Instalado en la zona del Lago de Como en Italia junto a su familia, Schelotto encontró en Suiza una nueva oportunidad. Llegó en 2024 y rápidamente se adaptó a un fútbol distinto, menos pasional pero más organizado. “Estoy feliz de haber tomado esta decisión”, aseguró sobre su presente en el FC Paradiso, club ubicado a 25 minutos de su casa, cruzando la frontera a diario.
La historia dio un giro inesperado cuando Maxi López dejó la institución en medio de diferencias con la Junta Directiva. Schelotto, que había sido clave para acercarlo al proyecto, quedó en el medio de una situación compleja que afectó directamente al plantel.
“Muchos chicos no sabían qué hacer. Había problemas económicos y familias detrás”, explicó. Sin dudarlo, decidió hacerse cargo de los gastos para sostener al equipo. “Lo hice por ellos. Hoy estoy tranquilo con mi conciencia”, remarcó.

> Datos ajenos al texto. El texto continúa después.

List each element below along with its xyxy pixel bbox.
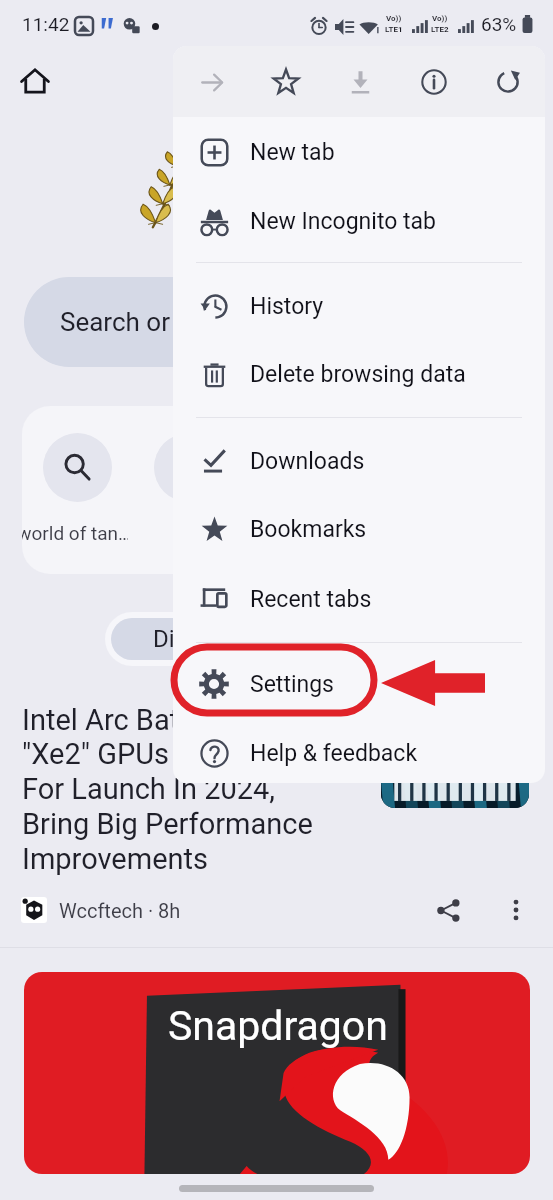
staticText: Discover (153, 625, 246, 653)
button[interactable]: Search or type URL (24, 277, 454, 367)
staticText: Downloads (250, 448, 365, 475)
button[interactable]: Help & feedback (173, 730, 545, 776)
staticText: Snapdragon (168, 1002, 388, 1050)
staticText: New tab (250, 139, 335, 166)
staticText: 1 (168, 522, 208, 544)
button[interactable]: world of tan… (22, 433, 133, 553)
staticText: Settings (250, 671, 334, 698)
button[interactable]: History (173, 283, 545, 329)
staticText: Delete browsing data (250, 361, 466, 388)
staticText: 63% (481, 13, 517, 35)
staticText: Recent tabs (250, 586, 372, 613)
button[interactable]: Discover (111, 618, 287, 660)
staticText: Search or type URL (60, 307, 279, 337)
staticText: Bookmarks (250, 516, 367, 543)
button[interactable]: New tab (173, 129, 545, 175)
button[interactable]: Settings (173, 661, 545, 707)
staticText: Wccftech · 8h (59, 899, 181, 922)
button[interactable]: Home (12, 58, 57, 103)
button[interactable]: Bookmarks (173, 506, 545, 552)
staticText: Help & feedback (250, 740, 418, 767)
button[interactable]: Delete browsing data (173, 351, 545, 397)
button[interactable]: Reload (479, 53, 537, 111)
button[interactable]: Forward (183, 53, 241, 111)
button[interactable]: New Incognito tab (173, 198, 545, 244)
button[interactable]: Recent tabs (173, 576, 545, 622)
staticText: Intel Arc Battlemage "Xe2" GPUs Expected… (22, 703, 402, 877)
staticText: Vo)) (432, 14, 448, 23)
button[interactable]: Downloads (173, 438, 545, 484)
staticText: New Incognito tab (250, 208, 436, 235)
button[interactable]: Download (331, 53, 389, 111)
staticText: Vo)) (386, 14, 402, 23)
button[interactable]: More options (495, 889, 537, 931)
button[interactable]: Bookmark (257, 53, 315, 111)
button[interactable]: Snapdragon (24, 972, 530, 1174)
button[interactable]: Share (427, 889, 469, 931)
staticText: LTE2 (431, 25, 449, 34)
staticText: world of tan… (22, 522, 128, 544)
staticText: LTE1 (385, 25, 403, 34)
button[interactable]: 1 (133, 433, 244, 553)
staticText: History (250, 293, 324, 320)
button[interactable]: Page info (405, 53, 463, 111)
staticText: 11:42 (22, 13, 70, 35)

Es jugador, compró acciones del club y ahora es vicepresidente
A pesar de ese escenario, dejó en claro que mantiene una buena relación con Maxi López. “Es una persona que aprecio mucho, somos amigos. Tomó su decisión y la respeto. Ojalá podamos reencontrarnos”, dijo. Sin embargo, reconoció que la salida del exdelantero generó un impacto fuerte en el día a día del club.

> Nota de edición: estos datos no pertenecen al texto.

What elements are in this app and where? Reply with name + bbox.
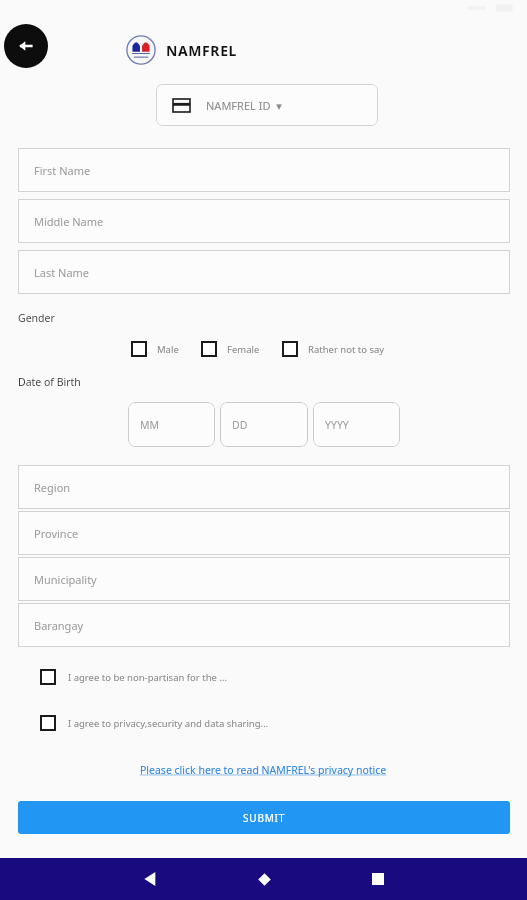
button[interactable]: Rather not to say — [282, 339, 385, 359]
staticText: Barangay — [34, 618, 84, 633]
staticText: First Name — [34, 163, 91, 178]
button[interactable]: Province — [18, 511, 510, 555]
button[interactable]: Barangay — [18, 603, 510, 647]
button[interactable]: Male — [131, 339, 179, 359]
staticText: Province — [34, 526, 79, 541]
staticText: Municipality — [34, 572, 97, 587]
staticText: Region — [34, 480, 71, 495]
staticText: MM — [140, 418, 160, 432]
button[interactable]: Recent apps — [352, 858, 404, 900]
staticText: NAMFREL — [166, 41, 238, 60]
staticText: YYYY — [325, 418, 349, 432]
staticText: Please click here to read NAMFREL's priv… — [140, 763, 387, 777]
staticText: Female — [227, 343, 260, 356]
button[interactable]: Female — [201, 339, 260, 359]
button[interactable]: MM — [128, 402, 215, 447]
staticText: I agree to privacy,security and data sha… — [68, 717, 269, 730]
staticText: Gender — [18, 311, 55, 325]
button[interactable]: Back — [124, 858, 176, 900]
button[interactable]: NAMFREL ID ▾ — [156, 84, 378, 126]
staticText: Rather not to say — [308, 343, 385, 356]
button[interactable]: I agree to privacy,security and data sha… — [40, 713, 527, 733]
button[interactable]: Last Name — [18, 250, 510, 294]
staticText: DD — [232, 418, 248, 432]
button[interactable]: Back — [4, 24, 48, 68]
button[interactable]: Municipality — [18, 557, 510, 601]
button[interactable]: Middle Name — [18, 199, 510, 243]
button[interactable]: Region — [18, 465, 510, 509]
staticText: I agree to be non-partisan for the ... — [68, 671, 228, 684]
staticText: Last Name — [34, 265, 90, 280]
button[interactable]: Please click here to read NAMFREL's priv… — [136, 761, 391, 779]
button[interactable]: First Name — [18, 148, 510, 192]
staticText: SUBMIT — [243, 811, 286, 825]
button[interactable]: I agree to be non-partisan for the ... — [40, 667, 527, 687]
staticText: Date of Birth — [18, 375, 81, 389]
staticText: NAMFREL ID ▾ — [206, 98, 282, 113]
staticText: Male — [157, 343, 179, 356]
button[interactable]: SUBMIT — [18, 801, 510, 834]
staticText: Middle Name — [34, 214, 104, 229]
button[interactable]: YYYY — [313, 402, 400, 447]
button[interactable]: DD — [220, 402, 308, 447]
button[interactable]: Home — [238, 858, 290, 900]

Ese contexto fue el que lo empujó a dar un paso más: además de seguir jugando, adquirió el 40% de las acciones de la institución y asumió como vicepresidente junto al presidente Antonio Caggiano.
Así, se convirtió en uno de los pocos casos en el fútbol profesional de un jugador en actividad que también toma decisiones dirigenciales. “Es algo nuevo para mí, estoy aprendiendo todos los días”, contó.

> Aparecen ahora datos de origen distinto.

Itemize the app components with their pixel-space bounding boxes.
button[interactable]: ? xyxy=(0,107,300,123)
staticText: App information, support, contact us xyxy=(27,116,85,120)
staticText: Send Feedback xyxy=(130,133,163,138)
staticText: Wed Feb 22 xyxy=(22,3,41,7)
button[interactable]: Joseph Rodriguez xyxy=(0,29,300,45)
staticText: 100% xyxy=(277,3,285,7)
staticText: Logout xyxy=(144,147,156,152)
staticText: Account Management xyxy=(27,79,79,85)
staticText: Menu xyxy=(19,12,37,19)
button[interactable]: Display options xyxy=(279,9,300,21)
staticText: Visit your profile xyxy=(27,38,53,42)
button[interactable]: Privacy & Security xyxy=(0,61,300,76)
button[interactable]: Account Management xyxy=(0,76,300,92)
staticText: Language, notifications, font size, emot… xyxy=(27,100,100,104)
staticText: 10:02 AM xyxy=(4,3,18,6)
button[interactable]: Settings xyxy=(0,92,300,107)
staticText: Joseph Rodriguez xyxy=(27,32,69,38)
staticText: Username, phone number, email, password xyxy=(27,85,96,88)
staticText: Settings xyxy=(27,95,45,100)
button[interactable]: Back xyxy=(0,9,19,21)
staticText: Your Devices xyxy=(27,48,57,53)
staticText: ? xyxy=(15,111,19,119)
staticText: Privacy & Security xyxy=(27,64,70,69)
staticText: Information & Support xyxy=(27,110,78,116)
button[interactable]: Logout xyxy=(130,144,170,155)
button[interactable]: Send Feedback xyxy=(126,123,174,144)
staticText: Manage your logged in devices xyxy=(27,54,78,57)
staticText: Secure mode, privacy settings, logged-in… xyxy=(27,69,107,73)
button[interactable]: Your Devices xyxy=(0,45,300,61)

Con contrato hasta mitad de año, Schelotto no piensa todavía en retirarse. “Quiero seguir jugando dos o tres años más. El fútbol es mi vida”, afirmó. En paralelo, ya proyecta el crecimiento del club, que actualmente milita en la tercera división suiza, con el objetivo de mantener la categoría y, a futuro, pelear por el ascenso.

Schelotto fue crítico del fútbol argentino: “Faltan reglas claras y hay cosas que lo manchan”
En su análisis, también dejó una mirada crítica sobre la organización en Argentina. “Hay mucho potencial, pero faltan reglas claras. Es una pena porque hay jugadores de gran nivel que no pueden sostenerse”, sostuvo, y fue más allá al hablar de “situaciones que manchan al fútbol”.
Y, agregó: “Es una lástima que no pueda la AFA poder ayudar a los clubes a poder organizarse de la mejor manera, pero hoy en día después ves situaciones de las cuales manchan al fútbol, que es el deporte más lindo del mundo, con mucha corrupción”.
Entre el presente como futbolista, su nuevo rol como dirigente y una historia marcada por decisiones difíciles, Schelotto transita una etapa única en su carrera. Una en la que ya no solo se juega dentro de la cancha, sino también en los escritorios.